Falchetto ha scritto:
Scusa ma davvero non hai mai visto un'anfora?

Priva di base di appoggio e di manici, no.
Ed infatti ce ne fosse una, dico una, fra tutte le immagini che hai postato con questi due requisiti.

Hai notato che è IDENTICA a quelle raffigurate nel dipinto?

Come sarebbe a dire che è identica. Ma non lo vedi che ha un manico, ha una base di appoggio ed è priva della stessa forma ovoidale?

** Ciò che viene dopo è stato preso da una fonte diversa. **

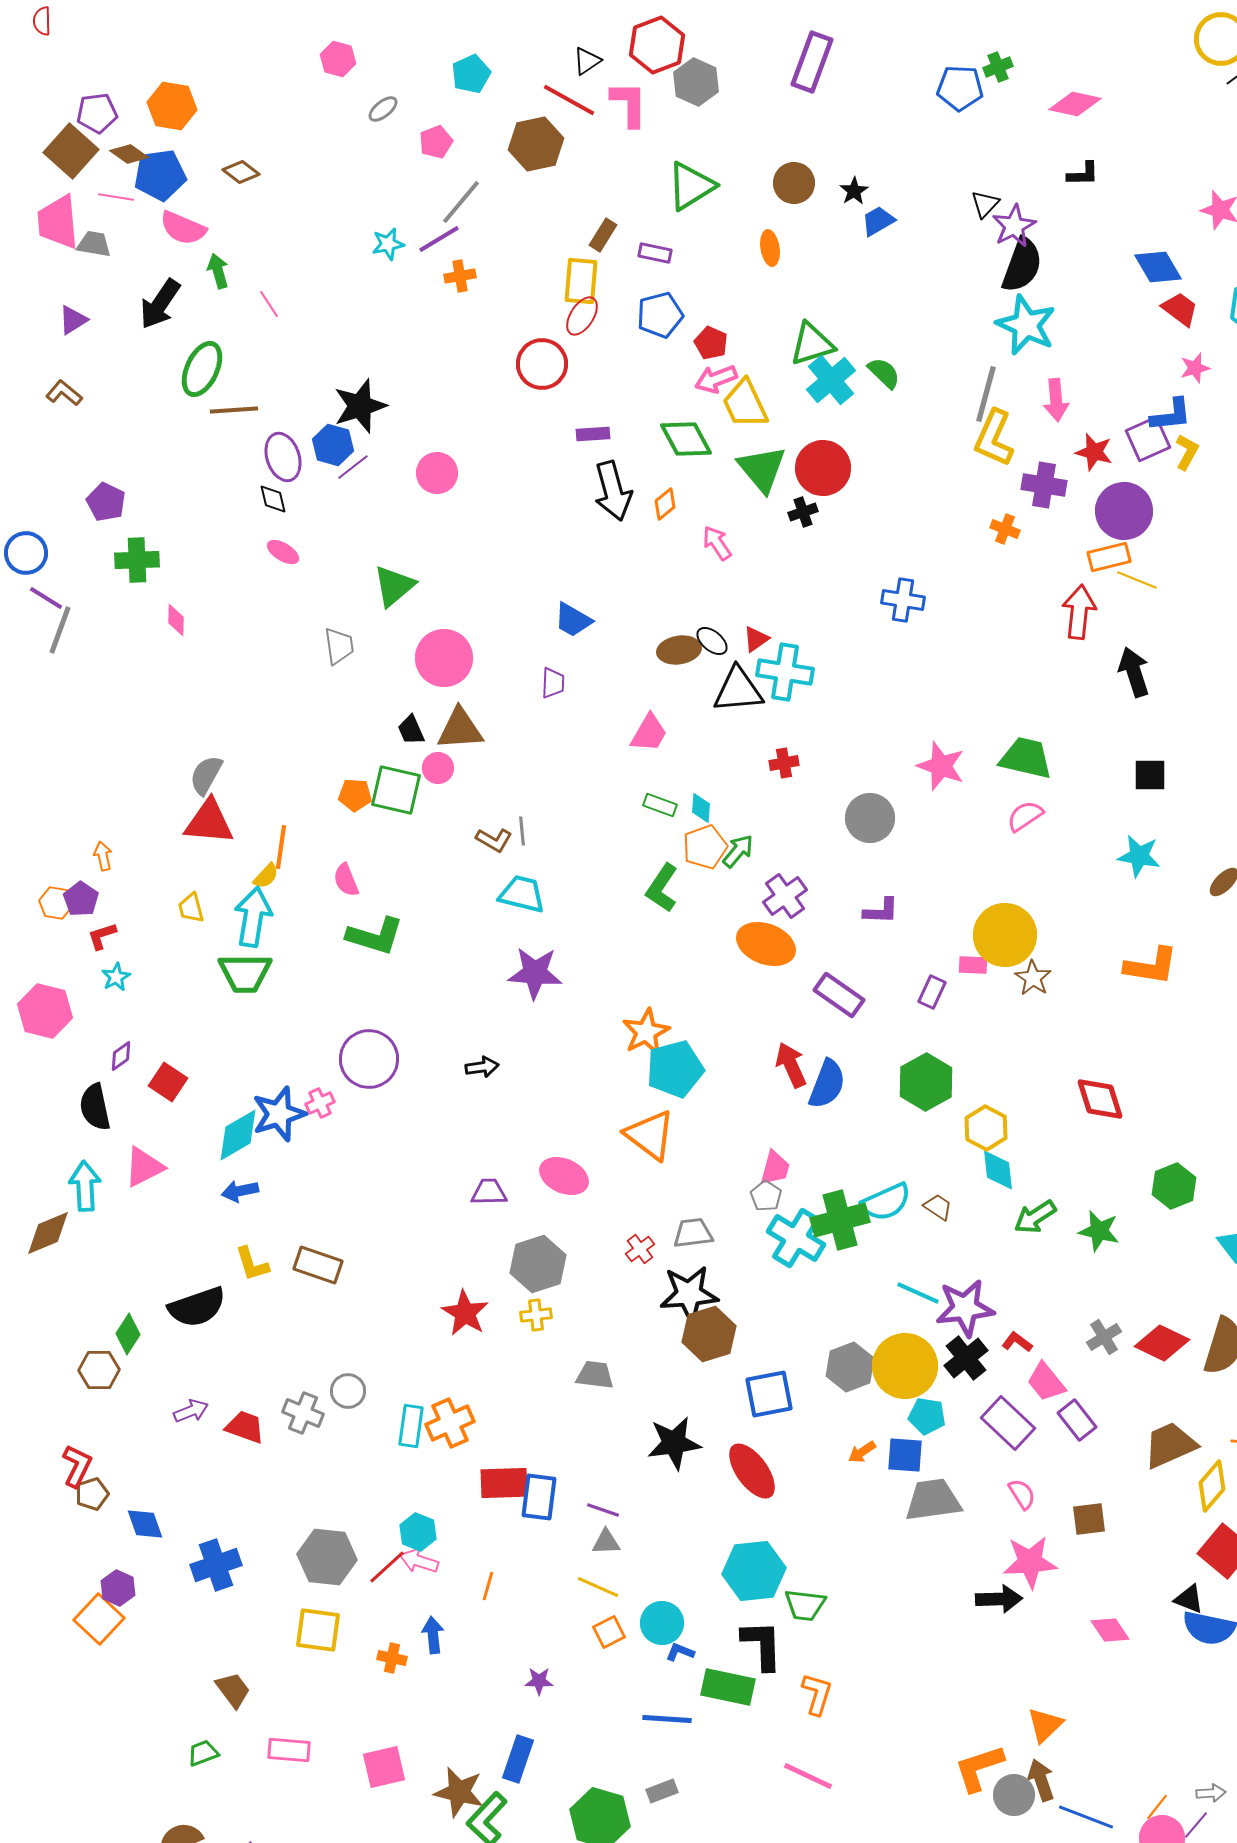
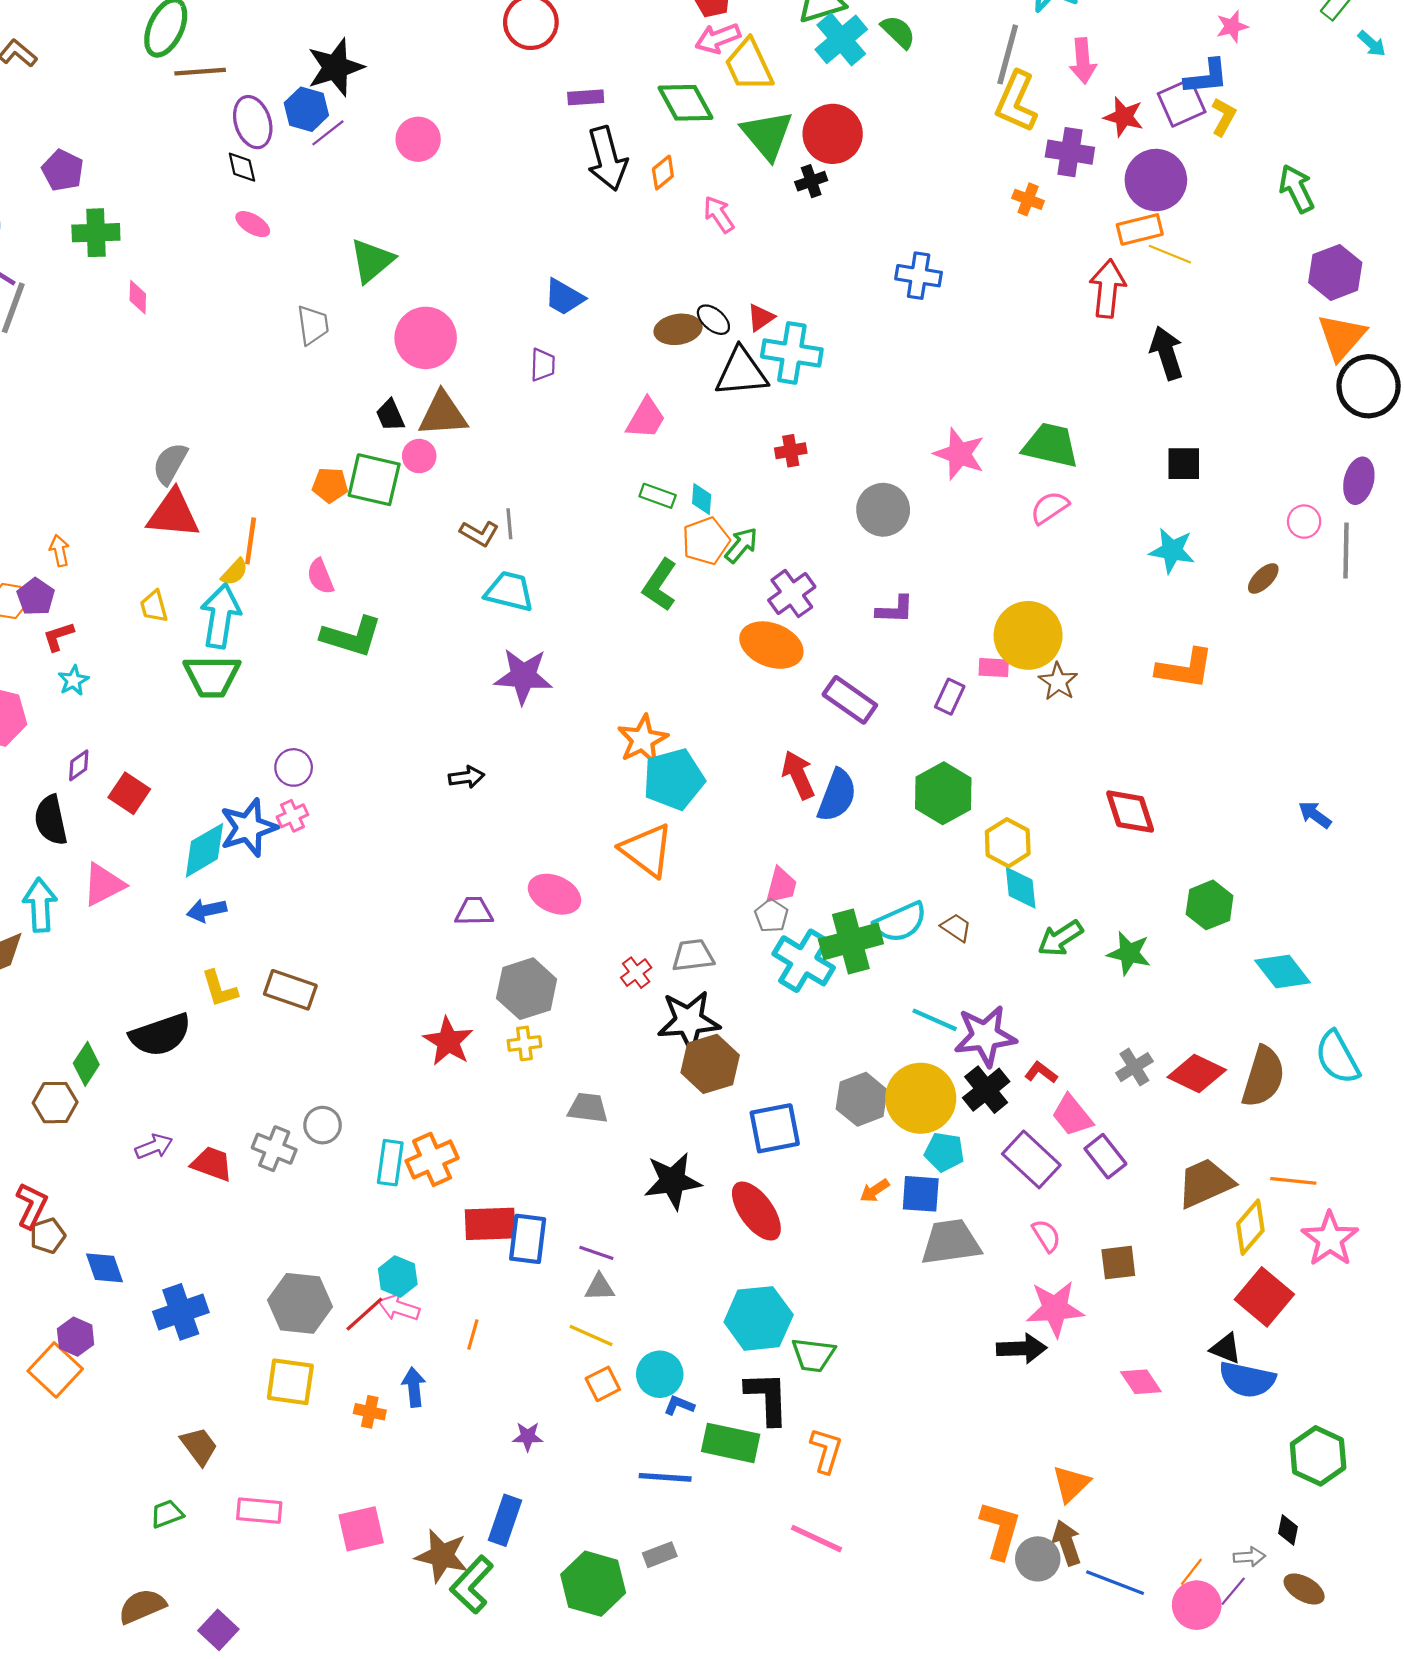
purple circle: (369, 1059) -> (294, 767), moved, size x0.6
orange L-shape: (979, 1768) -> (1000, 1530), turned 124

Dipinto affrescato nella tomba di tale Nakht nella necropoli di Sheikh Abd el-Qurna, rappresenta una vendemmia.

Di nuovo: quelle anfore (non vasi) hanno manici e basi di appoggio

E a questo punto direi che il mistero del "vaso senza una base di appoggio" è risolto.

Sìì, come no.

Qui non ti seguo. Non capisco proprio cosa cerchi di dire.
Quello che mi è evidente è che per versare un liquido da un recipiente - anche in maniera copiosa - non ho bisogno di un "buco aggiuntivo".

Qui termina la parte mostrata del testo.